野村に付いて歩くのは楽しかった。優秀な人間が優秀な指導員とは限らないが、野村に関しては両立している上に見た目も良かった。
二人社食で昼飯を摂っている時、女性社員の熱い視線を背中に感じるのも慣れた。

「おい、尾崎視線痛くないか?」
「痛いです。
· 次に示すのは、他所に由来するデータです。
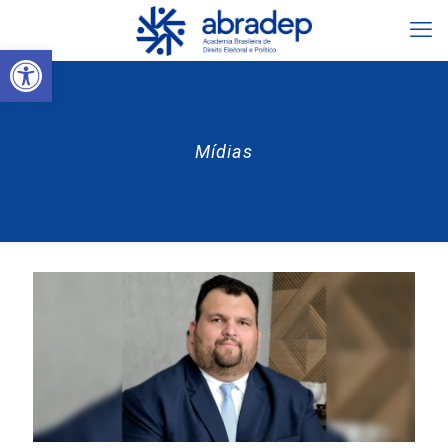
Abrir a barra de ferramentas
Mídias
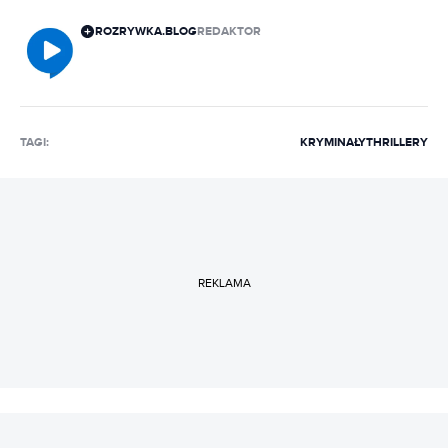
ROZRYWKA.BLOG
REDAKTOR
TAGI:
KRYMINAŁY
THRILLERY
REKLAMA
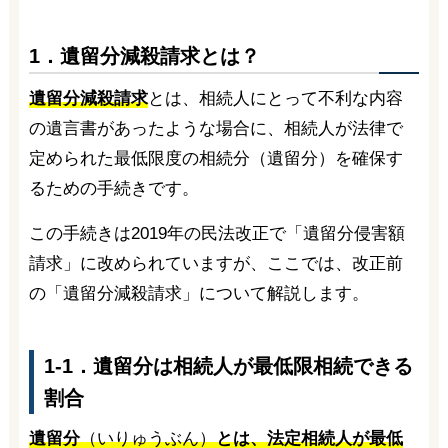
1．遺留分減殺請求とは？
遺留分減殺請求
とは、相続人にとって不利な内容
の遺言書があったような場合に、相続人が法律で
定められた最低限度の相続分（遺留分）を確保す
るための手続きです。
この手続きは2019年の民法改正で「遺留分侵害額
請求」に改められていますが、ここでは、改正前
の「遺留分減殺請求」について解説します。
1-1．遺留分は相続人が最低限相続できる
割合
遺留分
（いりゅうぶん）
とは、法定相続人が最低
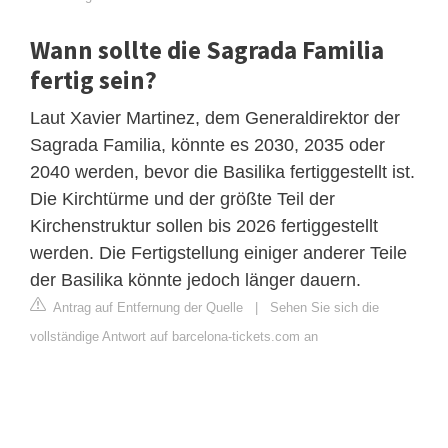
Wann sollte die Sagrada Familia
fertig sein?
Laut Xavier Martinez, dem Generaldirektor der
Sagrada Familia, könnte es 2030, 2035 oder
2040 werden, bevor die Basilika fertiggestellt ist.
Die Kirchtürme und der größte Teil der
Kirchenstruktur sollen bis 2026 fertiggestellt
werden. Die Fertigstellung einiger anderer Teile
der Basilika könnte jedoch länger dauern.
Antrag auf Entfernung der Quelle
|
Sehen Sie sich die
vollständige Antwort auf barcelona-tickets.com an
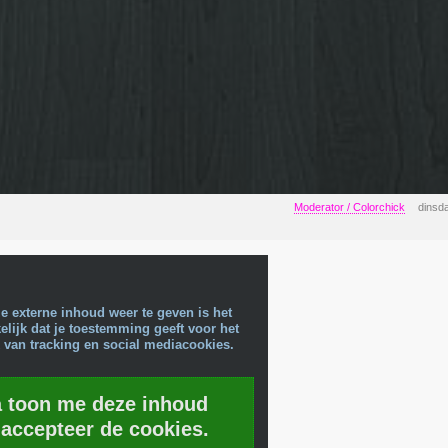
Moderator / Colorchick
dinsd
e externe inhoud weer te geven is het
lijk dat je toestemming geeft voor het
 van tracking en social mediacookies.
a toon me deze inhoud
 accepteer de cookies.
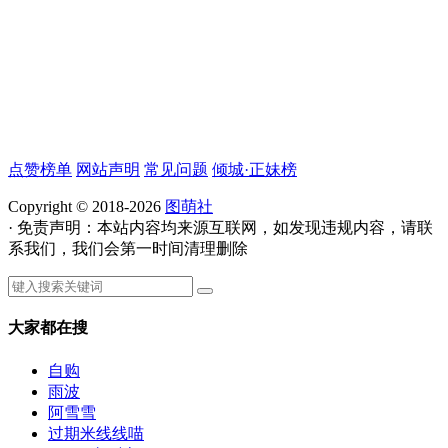
点赞榜单
网站声明
常见问题
倾城·正妹榜
Copyright © 2018-2026
图萌社
· 免责声明：本站内容均来源互联网，如发现违规内容，请联
系我们，我们会第一时间清理删除
大家都在搜
自购
雨波
阿雪雪
过期米线线喵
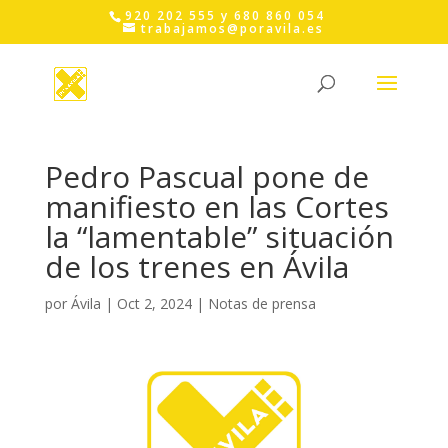
Skip
920 202 555 y 680 860 054
to
trabajamos@poravila.es
content
Pedro Pascual pone de
manifiesto en las Cortes
la “lamentable” situación
de los trenes en Ávila
por
Ávila
|
Oct 2, 2024
|
Notas de prensa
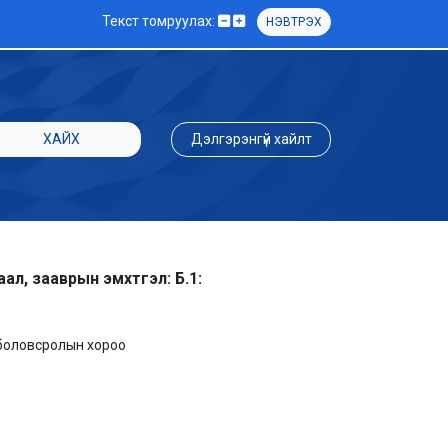
Текст томруулах:
НЭВТРЭХ
ХАЙХ
Дэлгэрэнгүй хайлт
л, зааврын эмхтгэл: Б.1:
 боловсролын хороо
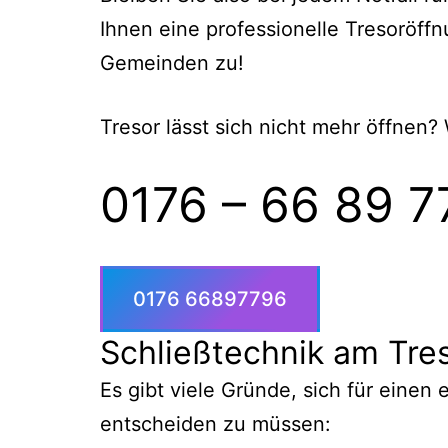
Ihnen eine professionelle Tresoröf
Gemeinden zu!
Tresor lässt sich nicht mehr öffnen?
0176 – 66 89 7
0176 66897796
Schließtechnik am Tres
Es gibt viele Gründe, sich für einen
entscheiden zu müssen:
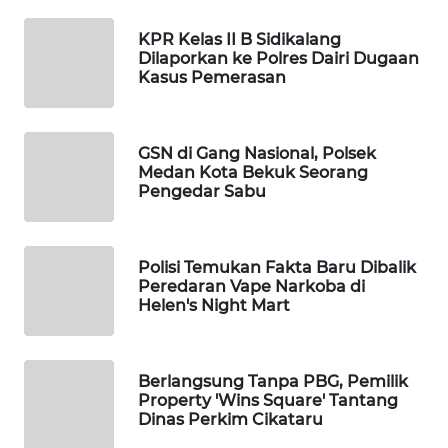
MAWAKA
ID
KPR Kelas II B Sidikalang
Dilaporkan ke Polres Dairi Dugaan
MARTABAT
Kasus Pemerasan
NET
PLN
GSN di Gang Nasional, Polsek
WATCH
Medan Kota Bekuk Seorang
Pengedar Sabu
MKLI
Polisi Temukan Fakta Baru Dibalik
LPKKI
Peredaran Vape Narkoba di
Helen's Night Mart
LKKI
Berlangsung Tanpa PBG, Pemilik
KOPEKLIN
Property 'Wins Square' Tantang
Dinas Perkim Cikataru
PORTAL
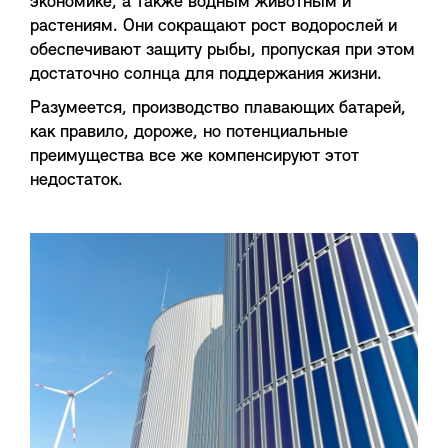
экономике, а также водным животным и
растениям. Они сокращают рост водорослей и
обеспечивают защиту рыбы, пропуская при этом
достаточно солнца для поддержания жизни.
Разумеется, производство плавающих батарей,
как правило, дороже, но потенциальные
преимущества все же компенсируют этот
недостаток.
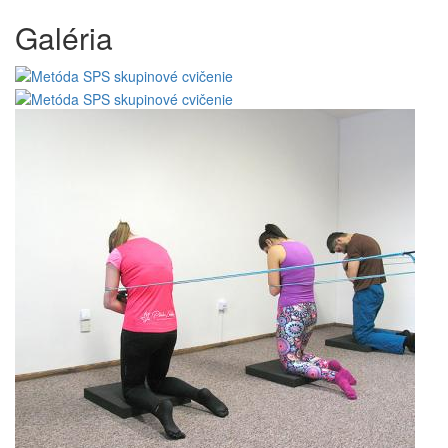
Galéria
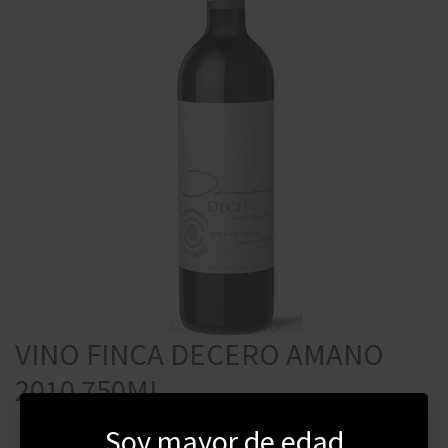
VINO FINCA DECERO AMANO
2010 750ML
Soy mayor de edad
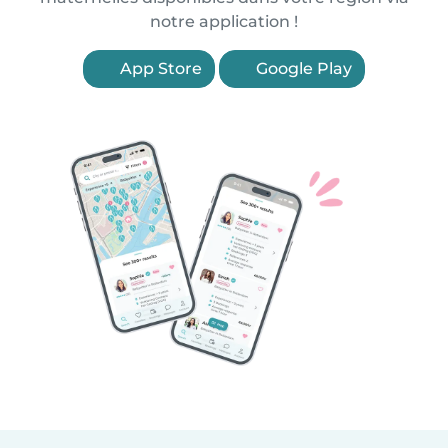
notre application !
App Store
Google Play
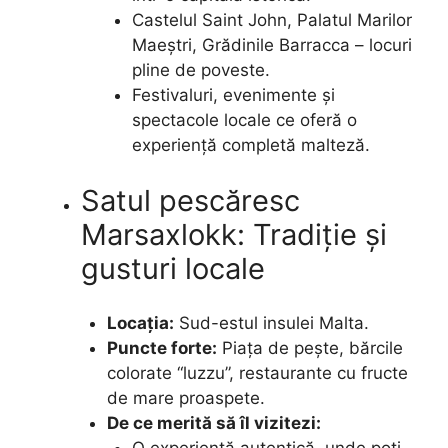
Castelul Saint John, Palatul Marilor
Maeștri, Grădinile Barracca – locuri
pline de poveste.
Festivaluri, evenimente și
spectacole locale ce oferă o
experiență completă malteză.
Satul pescăresc
Marsaxlokk: Tradiție și
gusturi locale
Locația:
Sud-estul insulei Malta.
Puncte forte:
Piața de pește, bărcile
colorate “luzzu”, restaurante cu fructe
de mare proaspete.
De ce merită să îl vizitezi:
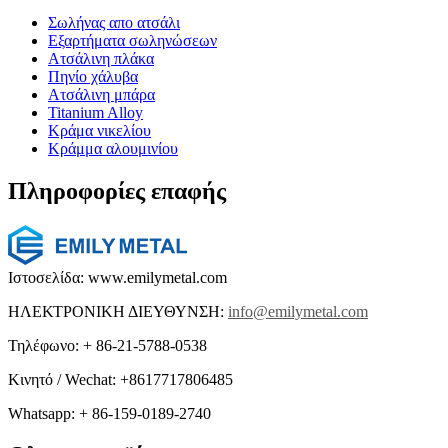
Σωλήνας απο ατσάλι
Εξαρτήματα σωληνώσεων
Ατσάλινη πλάκα
Πηνίο χάλυβα
Ατσάλινη μπάρα
Titanium Alloy
Κράμα νικελίου
Κράμμα αλουμινίου
Πληροφορίες επαφής
Ιστοσελίδα: www.emilymetal.com
ΗΛΕΚΤΡΟΝΙΚΗ ΔΙΕΥΘΥΝΣΗ:
info@emilymetal.com
Τηλέφωνο: + 86-21-5788-0538
Κινητό / Wechat: +8617717806485
Whatsapp: + 86-159-0189-2740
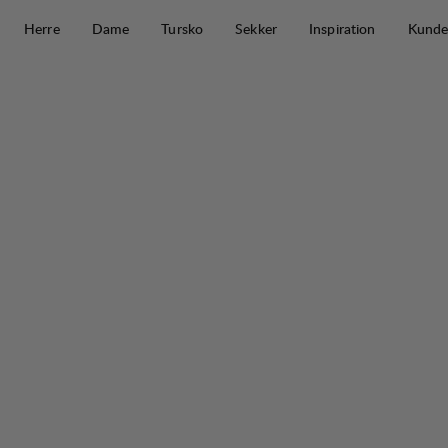
Hopp til innhold
Herre
Dame
Tursko
Sekker
Inspiration
Kunde
Skare Mid Liner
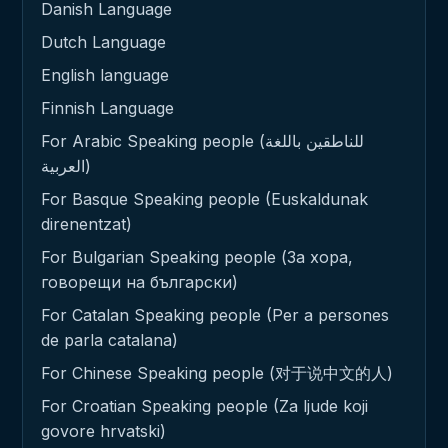
Danish Language
Dutch Language
English language
Finnish Language
For Arabic Speaking people (للناطقين باللغة
العربية)
For Basque Speaking people (Euskaldunak
direnentzat)
For Bulgarian Speaking people (За хора,
говорещи на български)
For Catalan Speaking people (Per a persones
de parla catalana)
For Chinese Speaking people (对于说中文的人)
For Croatian Speaking people (Za ljude koji
govore hrvatski)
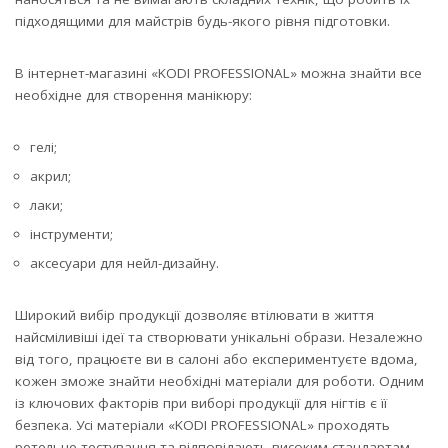
підходящими для майстрів будь-якого рівня підготовки.
В інтернет-магазині «KODI PROFESSIONAL» можна знайти все
необхідне для створення манікюру:
гелі;
акрил;
лаки;
інструменти;
аксесуари для нейл-дизайну.
Широкий вибір продукції дозволяє втілювати в життя
найсміливіші ідеї та створювати унікальні образи. Незалежно
від того, працюєте ви в салоні або експериментуєте вдома,
кожен зможе знайти необхідні матеріали для роботи. Одним
із ключових факторів при виборі продукції для нігтів є її
безпека. Усі матеріали «KODI PROFESSIONAL» проходять
ретельне тестування та відповідають високим стандартам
野村さん何とかして下さいよ」
「いくら新人とはいえ、自分のケツくらい自分で拭けよ」
「え……?」
「はぁ……これだからお坊ちゃまは……俺一人の時には感じないんだけど?」
予想していなかった野村の反応に、拓海はただ唖然とするだけだった。

やっと我に返り「お坊ちゃまって、誰が?」と呆れたように聞くと
「尾崎だよ」と言いながら、野村は拓海の上から下へと視線を投げた。
「俺?」
そう言われてみれば、瀬田の用意してくれたスーツは良い仕立てのオーダー品だった。
ワイシャツもネクタイも高価な物に違いないのだろう……
いくら仲良くしている先輩であっても、自分の立場や経歴をぺらぺらと喋る訳にはいかなかった。
「……そんな事ないです」
拓海はそれだけ言うのが精一杯だった。

「ま、尾崎がお坊ちゃまだろうが、なかろうが俺には関係ないけどな」
野村はそう言うと、残りの味噌汁を飲み干した。
「はい」そんな野村に頷いてから拓海も同じように味噌汁を飲み干す。

(いい先輩に恵まれた……)
拓海は素直な感想を心の中で呟いた。
半年は一緒に行動する先輩の当たり外れは、新人にとっては大きな問題なのだ。
気が合わなくて、会社に来る事すら億劫になると零す同期もいるくらいだ。

「尾崎、珈琲奢ってやるよ」野村は定食の乗ったトレイを下げながらそう声を掛けてくれた。
珈琲と言ってもしがないサラリーマン、カフェに行くわけでは無く、社内にある喫煙コーナーで飲む缶コーヒーだ。
煙草を吸わない拓海は、ご馳走になった缶コーヒーを片手に休憩室の椅子に腰を下ろした。
午後からも外回りだ。今日はそう辛いコースではない。
金曜日ともなれば疲れているだろう拓海に気を使って、野村は余裕を持ってスケジュールを組んでくれている。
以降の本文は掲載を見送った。